Many people will insist that the “income distribution’s” significance is that it’s a – perhaps the – key piece of information to reveal just how economically equal, or unequal, is the society. But such a response is shallow, not least because the “distribution” of income says nothing about the flesh-and-blood individuals whose incomes are used to calculate it.
First, the individuals who are in each quintile change from year to year. This reality is of no small significance, as Thomas Sowell explains:
When some people are in the bottom quintile for life and others are in the top quintile for life, that is a very different situation from one in which most people move from one quintile to another within a decade. Only 11 percent of Americans 25 years old have been in a household within the top 20 percent of household incomes. But 70 percent of Americans 60 years old have been in such a household at some point in their lives. Since every 60-year-old was once a 25-year-old, increased income differences between age brackets are hardly an injustice to Americans who live a normal life span.
Second, monetary income, while important, is only one aspect of a person’s, or a household’s, economic condition. Always to some degree – and frequently to a large degree – monetary income is an offset to some significant non-monetary aspect of a person’s or a household’s economic condition. High income might reflect unusually dangerous or unpleasant work conditions, or unusually risky financial decisions. Low income might reflect a conscious decision to avoid such conditions and decisions.
A personal story is a lone data point, but in this case it’s one that plausibly conveys a general truth. As I neared graduation from the University of Virginia School of Law in May 1992 I received two offers of full-time employment. The first was for a tenure-track position as associate professor in Clemson University’s Department of Economics. The second was as a junior attorney at the prestigious Washington, DC, law firm for which I worked the previous summer. The annual monetary pay offered by the law firm was nearly three times higher than was the annual monetary pay offered by Clemson University. And also, I knew, the difference in lifetime monetary income earned as a lawyer, over the pay of a college professor, was even higher.
I remember talking on the telephone to the law-firm hiring partner who called with the job offer. After thanking her profusely, I turned the offer down without hesitation. It’s a decision that I’ve never regretted.

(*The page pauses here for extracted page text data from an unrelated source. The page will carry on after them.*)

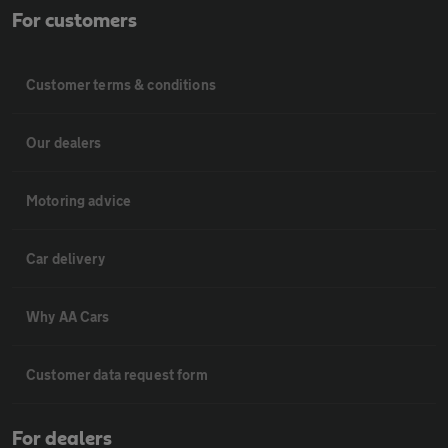
For customers
Customer terms & conditions
Our dealers
Motoring advice
Car delivery
Why AA Cars
Customer data request form
For dealers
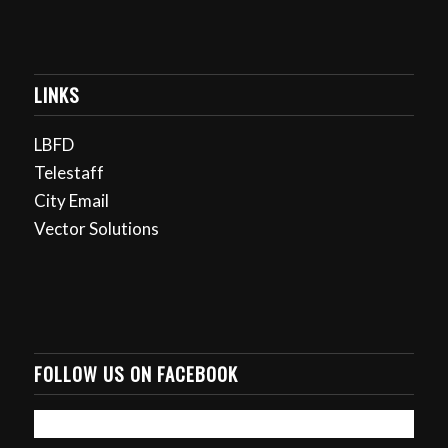
LINKS
LBFD
Telestaff
City Email
Vector Solutions
FOLLOW US ON FACEBOOK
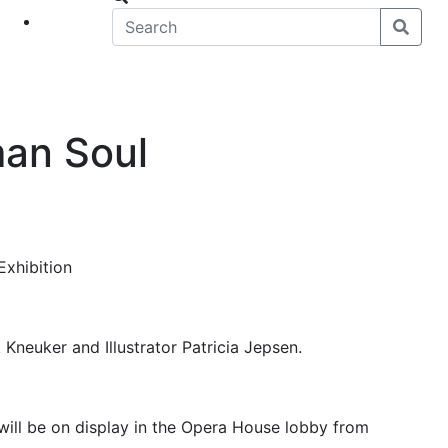
eet
News
man Soul
Exhibition
 Kneuker and Illustrator Patricia Jepsen.
 will be on display in the Opera House lobby from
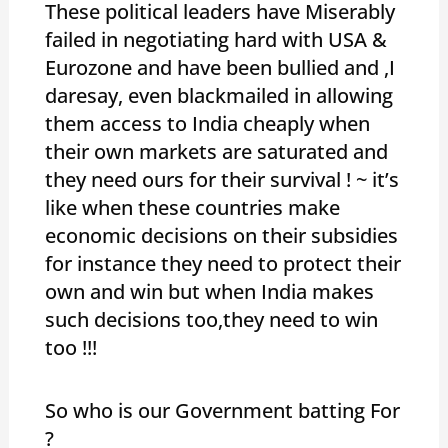
These political leaders have Miserably
failed in negotiating hard with USA &
Eurozone and have been bullied and ,I
daresay, even blackmailed in allowing
them access to India cheaply when
their own markets are saturated and
they need ours for their survival ! ~ it’s
like when these countries make
economic decisions on their subsidies
for instance they need to protect their
own and win but when India makes
such decisions too,they need to win
too !!!
So who is our Government batting For
?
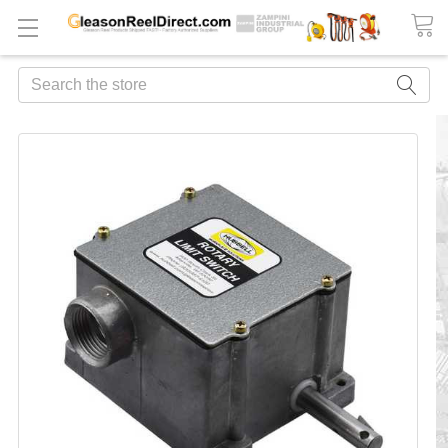
Search
FREQUENTLY
BOUGHT
TOGETHER:
ADD
ALL
TO
CART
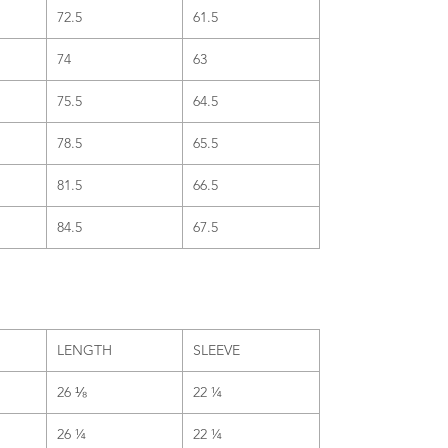
72.5
61.5
74
63
75.5
64.5
78.5
65.5
81.5
66.5
84.5
67.5
LENGTH
SLEEVE
26 ⅛
22 ¼
26 ¼
22 ¼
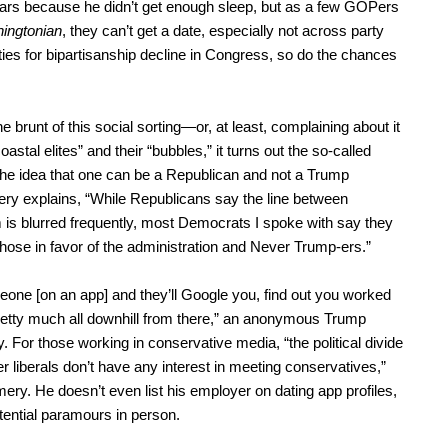
 wars because he didn’t get enough sleep, but as a few GOPers
ingtonian
, they can’t get a date, especially not across party
nities for bipartisanship decline in Congress, so do the chances
 brunt of this social sorting—or, at least, complaining about it
stal elites” and their “bubbles,” it turns out the so-called
 the idea that one can be a Republican and not a Trump
ry explains, “While Republicans say the line between
s blurred frequently, most Democrats I spoke with say they
those in favor of the administration and Never Trump-ers.”
meone [on an app] and they’ll Google you, find out you worked
pretty much all downhill from there,” an anonymous Trump
. For those working in conservative media, “the political divide
er liberals don’t have any interest in meeting conservatives,”
ry. He doesn’t even list his employer on dating app profiles,
tential paramours in person.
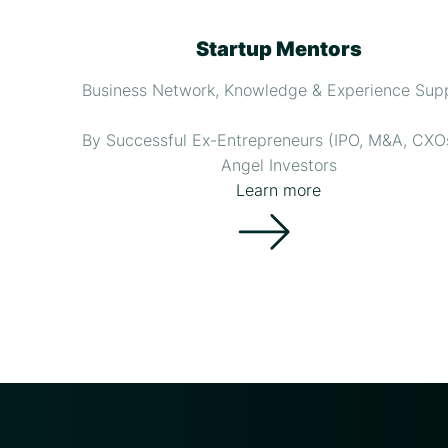
Startup Mentors
Business Network, Knowledge & Experience Sup
By Successful Ex-Entrepreneurs (IPO, M&A, CXO
Angel Investors
Learn more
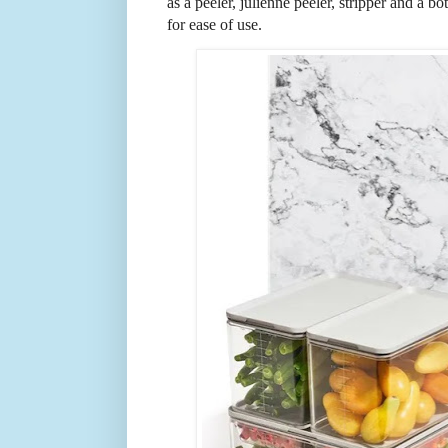
as a peeler, julienne peeler, stripper and a b
for ease of use.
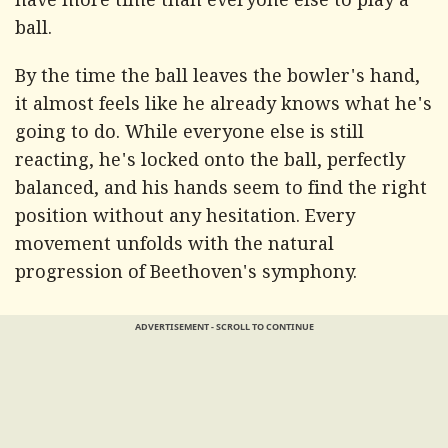
have more time than everyone else to play a
ball.
By the time the ball leaves the bowler's hand,
it almost feels like he already knows what he's
going to do. While everyone else is still
reacting, he's locked onto the ball, perfectly
balanced, and his hands seem to find the right
position without any hesitation. Every
movement unfolds with the natural
progression of Beethoven's symphony.
ADVERTISEMENT - SCROLL TO CONTINUE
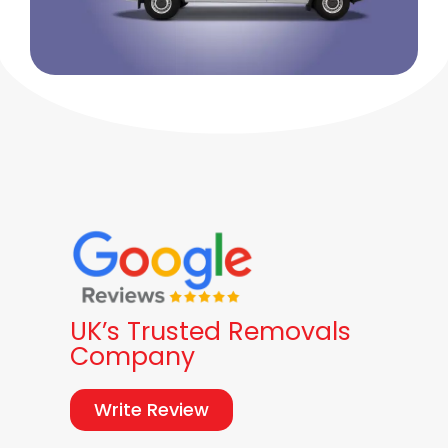
UK’s Trusted Removals
Company
Write Review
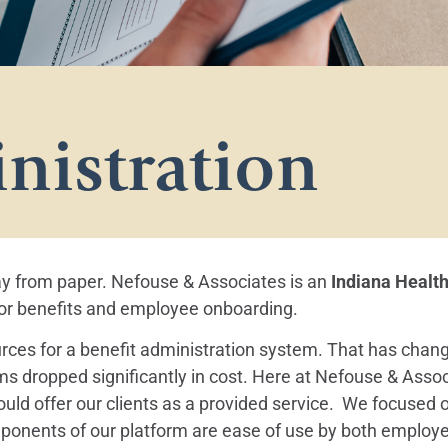
nistration
ay from paper. Nefouse & Associates is an
Indiana Healt
 for benefits and employee onboarding.
rces for a benefit administration system. That has chang
s dropped significantly in cost. Here at Nefouse & Assoc
ld offer our clients as a provided service. We focused o
ponents of our platform are ease of use by both employe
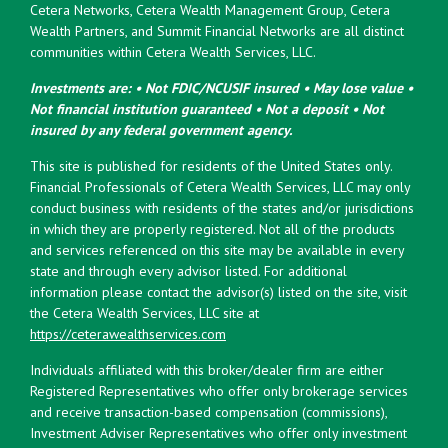
Cetera Networks, Cetera Wealth Management Group, Cetera
Wealth Partners, and Summit Financial Networks are all distinct
communities within Cetera Wealth Services, LLC.
Investments are: • Not FDIC/NCUSIF insured • May lose value •
Not financial institution guaranteed • Not a deposit • Not
insured by any federal government agency.
This site is published for residents of the United States only.
Financial Professionals of Cetera Wealth Services, LLC may only
conduct business with residents of the states and/or jurisdictions
in which they are properly registered. Not all of the products
and services referenced on this site may be available in every
state and through every advisor listed. For additional
information please contact the advisor(s) listed on the site, visit
the Cetera Wealth Services, LLC site at
https://ceterawealthservices.com
Individuals affiliated with this broker/dealer firm are either
Registered Representatives who offer only brokerage services
and receive transaction-based compensation (commissions),
Investment Adviser Representatives who offer only investment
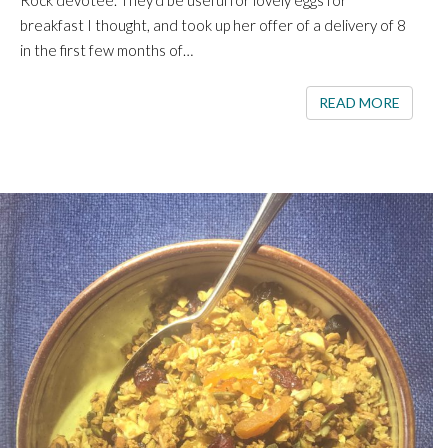
Rock devotee. They’d be useful for lovely eggs for
breakfast I thought, and took up her offer of a delivery of 8
in the first few months of…
READ 
READ MORE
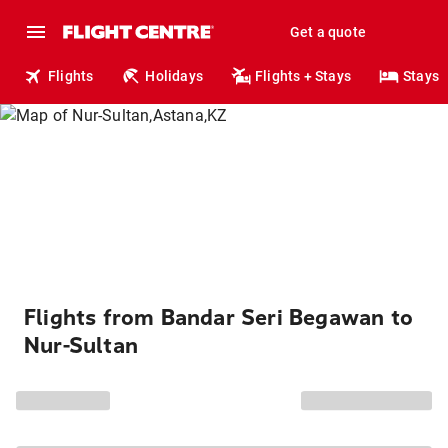
Get a quote
Flights
Holidays
Flights + Stays
Stays
Flights from Bandar Seri Begawan to
Nur-Sultan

The value to me of the leisure and task-flexibility enjoyed by a college professor was much higher than the additional monetary income of working as a lawyer. Or alternatively, the cost to me of the pressure and long hours of working at a big-city law firm is higher than is the value to me of the additional monetary income that I’d have been paid by working as a practicing attorney.
Therefore, a comparison of my monetary income to that of a practicing attorney reveals a distorted reality. Superficially, this comparison reveals that my economic welfare is lower than that of the attorney. But the deeper reality is otherwise. If the impossible were possible – specifically here, to observe and quantify subjectively experienced economic welfare – my welfare would be ranked as equivalent to, and perhaps even higher than, that of the attorney. Yet because monetary incomes are observable and quantifiable, they are what is seen and reported, while the many complex trade-offs that give rise to them remain hidden. The seemingly objective and straightforward reality is, in fact, a distorted reality. Government policy based upon such a distorted understanding of reality is likely to worsen the true reality.